(Transcribed page contents)
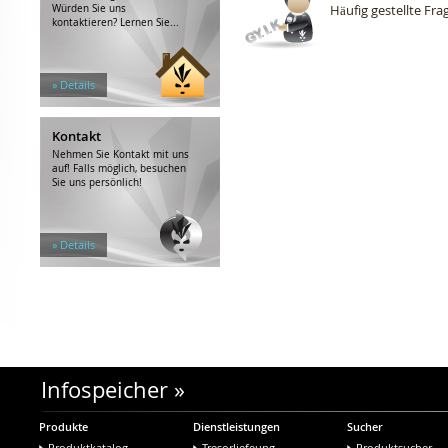
Häufig gestellte Fra
Würden Sie uns
kontaktieren? Lernen Sie...
» Details
Kontakt
Nehmen Sie Kontakt mit uns
auf! Falls möglich, besuchen
Sie uns persönlich!
» Details
Infospeicher
»
Produkte
Dienstleistungen
Sucher
Produktkatalog
Tresorliefeung
Produktsucher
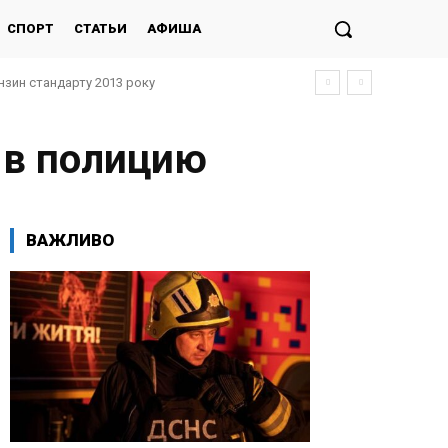
СПОРТ
СТАТЬИ
АФИША
нзин стандарту 2013 року
 в полицию
ВАЖЛИВО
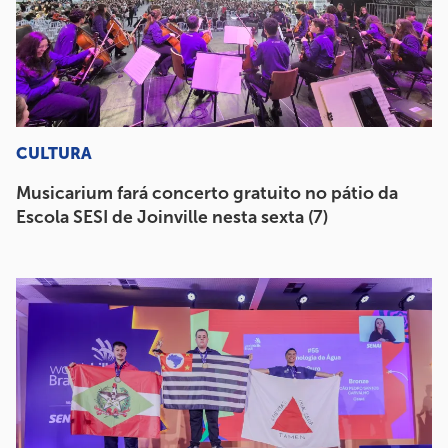
CULTURA
Musicarium fará concerto gratuito no pátio da
Escola SESI de Joinville nesta sexta (7)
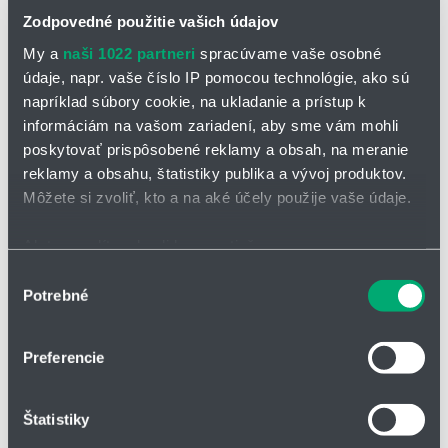
»
séria E4.32
pre malé polomery ohybu
Zodpovedné použitie vašich údajov
ak je požadovaná
pre minimálny oter, vhodné
My a
naši 1022 partneri
spracúvame vaše osobné
uzatvorená reťaz - rúra e-
pre cleanroom - čistých
údaje, napr. vaše číslo IP pomocou technológie, ako sú
tube
priestorov
napríklad súbory cookie, na ukladanie a prístup k
»
séria R58
informáciám na vašom zariadení, aby sme vám mohli
poskytovať prispôsobené reklamy a obsah, na meranie
reklamy a obsahu, štatistiky publika a vývoj produktov.
Vnútorné šírky Bi: 30 až 140
Môžete si zvoliť, kto a na aké účely použije vaše údaje.
mm
Polomery ohybu R: 55 až 150
Ak to povolíte, chceli by sme tiež:
mm
Zhromažďovať informácie o vašej geografickej
Rozteč: 25 mm na článok = 40
Výber
článkov / m
Potrebné
polohe s presnosťou na niekoľko metrov
súhlasu
Identifikovať vaše zariadenie aktívnym skenovaním
Samonosný pojazd
konkrétnych charakteristík (odtlačky prstov).
Samonosný pojazd závisí na
Preferencie
hmotnosti
Viac informácií o tom, ako sa spracúvajú vaše osobné
Os X: samonosná dĺžka v m Os
údaje, nájdete v časti s
vašimi nastaveniami
. Súhlas
FLB/FLG
Štatistiky
môžete kedykoľvek zmeniť alebo odvolať cez Vyhlásenie
Os Y: hmotnosť náplne v kg/m
o používaní súborov cookie.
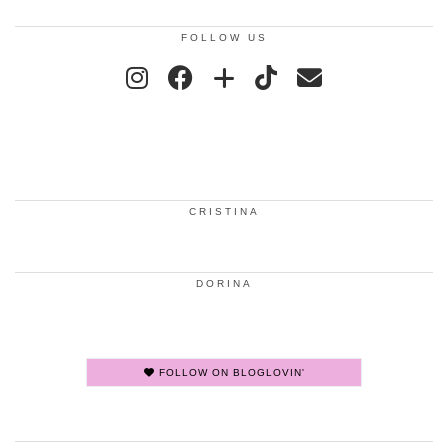
FOLLOW US
CRISTINA
DORINA
FOLLOW ON BLOGLOVIN'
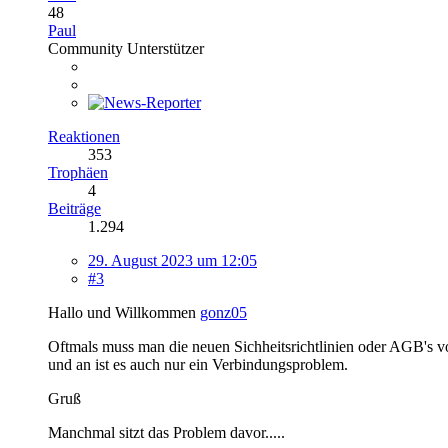
48
Paul
Community Unterstützer
Reaktionen
353
Trophäen
4
Beiträge
1.294
29. August 2023 um 12:05
#3
Hallo und Willkommen
gonz05
Oftmals muss man die neuen Sichheitsrichtlinien oder AGB's von
und an ist es auch nur ein Verbindungsproblem.
Gruß
Manchmal sitzt das Problem davor.....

» **Directions**
Nothing but the lines from the one containing "Zhromažďovať informácie o vašej geografickej" through the last line of the records above should appear, each repeated exactly, with no pictures.

» **Result**
Zhromažďovať informácie o vašej geografickej
Rozteč: 25 mm na článok = 40
Výber
článkov / m
Potrebné
polohe s presnosťou na niekoľko metrov
súhlasu
Identifikovať vaše zariadenie aktívnym skenovaním
Samonosný pojazd
konkrétnych charakteristík (odtlačky prstov).
Samonosný pojazd závisí na
Preferencie
hmotnosti
Viac informácií o tom, ako sa spracúvajú vaše osobné
Os X: samonosná dĺžka v m Os
údaje, nájdete v časti s
vašimi nastaveniami
. Súhlas
FLB/FLG
Štatistiky
môžete kedykoľvek zmeniť alebo odvolať cez Vyhlásenie
Os Y: hmotnosť náplne v kg/m
o používaní súborov cookie.
FOLLOW US
CRISTINA
DORINA
FOLLOW ON BLOGLOVIN'
48
Paul
Community Unterstützer
Reaktionen
353
Trophäen
4
Beiträge
1.294
29. August 2023 um 12:05
#3
Hallo und Willkommen
gonz05
Oftmals muss man die neuen Sichheitsrichtlinien oder AGB's von
und an ist es auch nur ein Verbindungsproblem.
Gruß
Manchmal sitzt das Problem davor.....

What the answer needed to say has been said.